Irish politician (born 1977)

Thomas Byrne (born 1 June 1977) is an Irish Fianna Fáil politician and solicitor who has served as a Minister of State since July 2020. He has served as a Teachta Dála (TD) for Meath East from 2007 to 2011, and subsequently since 2016. From 2011 to 2016, he was a senator on the Cultural and Educational Panel.

==Early life==
Born on 1 June 1977 in Our Lady of Lourdes Hospital, Drogheda, Byrne is the eldest of seven children. He is the son of Thomas Byrne Snr, a Drogheda borough councillor, auctioneer and player-manager of Drogheda United F.C. and Kathleen (née Hilliard) Byrne. Byrne's younger brother, James Byrne, is a Fianna Fáil member of Louth County Council.

Byrne was educated in Scoil Aonghusa national school and then Saint Mary's Diocesan School in Drogheda. Byrne attended university at Trinity College Dublin, where he gained a Bachelor of Laws degree. Following his graduation, Byrne enrolled in the Law Society of Ireland.

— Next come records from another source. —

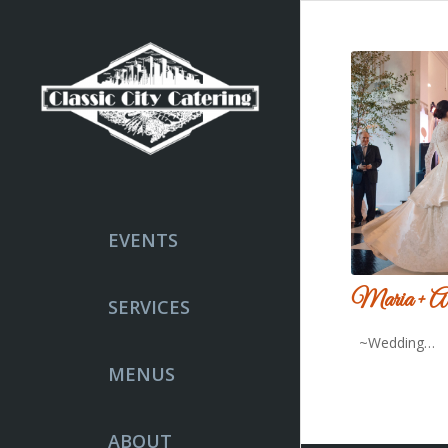
EVENTS
Maria + Al
SERVICES
~Wedding…
MENUS
ABOUT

Byrne worked as a solicitor at Feran & Co. law firm in Drogheda until his selection as a Fianna Fáil 2007 Irish general election candidate for the newly established constituency of Meath East. In his first campaign for public office, Byrne was elected to the Dáil with 7,834 first preference votes, making him the youngest member of the Fianna Fáil parliamentary party at the time.

==Political career==
===30th Dáil (2007–2011)===
In 2007, following his election to Dáil Éireann, Taoiseach and Leader of Fianna Fáil Bertie Ahern appointed Byrne as the Government Convenor of the Oireachtas Joint Committee on Social Protection and as a member of the Joint Oireachtas Committees on Justice and Defence, European Affairs and Finance, respectively.

During this period, Byrne was selected as a Fianna Fáil parliamentary party delegate to the National Forum on Europe. Following the first unsuccessful referendum to ratify the Treaty of Lisbon, Byrne was appointed to an Oireachtas sub-committee tasked with reviewing the causes of the Lisbon Treaty's rejection by the Irish electorate in June 2008. The Treaty was subsequently adopted following a second plebiscite in October 2009.

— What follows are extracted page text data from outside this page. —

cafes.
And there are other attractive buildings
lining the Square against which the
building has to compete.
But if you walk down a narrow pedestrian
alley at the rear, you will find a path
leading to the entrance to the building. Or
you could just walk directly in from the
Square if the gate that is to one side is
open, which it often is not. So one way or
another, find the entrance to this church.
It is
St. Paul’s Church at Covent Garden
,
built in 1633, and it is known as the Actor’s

While serving his first Dáil term, the issue of young couple mortgage arrears in Meath East was one of Byrne's primary focuses as he co-authored a bipartisan report which instituted revised code of conduct regulations for mortgage lenders operating in Ireland.

In June 2009, following selection to run alongside the existing Fianna Fáil MEP Liam Aylward, Byrne unsuccessfully contested the 2009 European Parliament election for the East constituency receiving a total of 33,383 votes.

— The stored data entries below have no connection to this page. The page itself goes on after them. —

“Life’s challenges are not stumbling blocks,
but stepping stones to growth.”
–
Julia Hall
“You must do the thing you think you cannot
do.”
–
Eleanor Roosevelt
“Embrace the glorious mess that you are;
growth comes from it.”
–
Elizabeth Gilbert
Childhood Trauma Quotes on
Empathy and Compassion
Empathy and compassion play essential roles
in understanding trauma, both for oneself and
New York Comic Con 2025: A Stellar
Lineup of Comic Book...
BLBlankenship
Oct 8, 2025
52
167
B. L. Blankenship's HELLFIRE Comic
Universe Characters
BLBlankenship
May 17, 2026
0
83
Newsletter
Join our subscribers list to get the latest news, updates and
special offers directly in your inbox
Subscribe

In November 2009, Byrne was appointed president of Ógra Fianna Fáil by Taoiseach and leader of Fianna Fáil Brian Cowen at its national youth conference.

===24th Seanad (2011–2016)===
Byrne lost his seat in the 2011 general election. He was elected as a Fianna Fáil senator for the Cultural and Educational Panel, and was appointed by then Leader of the Opposition Micheál Martin as Seanad Éireann opposition front bench spokesperson on Public Expenditure & Reform, and subsequently Health.

Byrne unsuccessfully contested the 2013 Meath East by-election, held following the death of Fine Gael TD Shane McEntee. Although Byrne received 8,002 first preference votes, he lost out to Fine Gael candidate Helen McEntee, daughter of Shane McEntee.

In May 2014, following selection to run alongside the sitting Fianna Fáil MEP Pat "the Cope" Gallagher, Byrne unsuccessfully contested the European Parliament election for the Midlands–North-West constituency receiving a total of 64,057 votes (8.6%).

===32nd Dáil (2016–2020)===
Following the 2016 general election, Byrne was re-elected to Dáil Éireann, receiving a total of 10,818 first preference votes (26.1%). On returning to Dáil Éireann, Byrne was appointed opposition front bench spokesperson for Education and Skills by then Leader of the Opposition Micheál Martin.

As opposition spokesperson for Education and Skills, Byrne opposed so-called 'baptism barrier' which was instituted in oversubscribed Irish Catholic primary schools. The practice, in line with Catholic primary schools admissions policies at the time, involved the lawful discrimination of student registration on the basis of religion. Following a bipartisan initiative to remove the obstacle, led by Byrne and the Minister for Education and Skills Richard Bruton, the Education (Admission to Schools) Act 2018 was enacted, prohibited selective enrolment predicated on religious factors.

In November 2019, Byrne was appointed Director of Elections by Fianna Fáil leader Micheál Martin for the 2019 Dublin Fingal by-election, to fill the Dáil vacancy created by the election of former Independents 4 Change TD Clare Daly to the European Parliament. However, Fianna Fáil Senator Lorraine Clifford-Lee lost the election to Green Party candidate Joe O’Brien TD.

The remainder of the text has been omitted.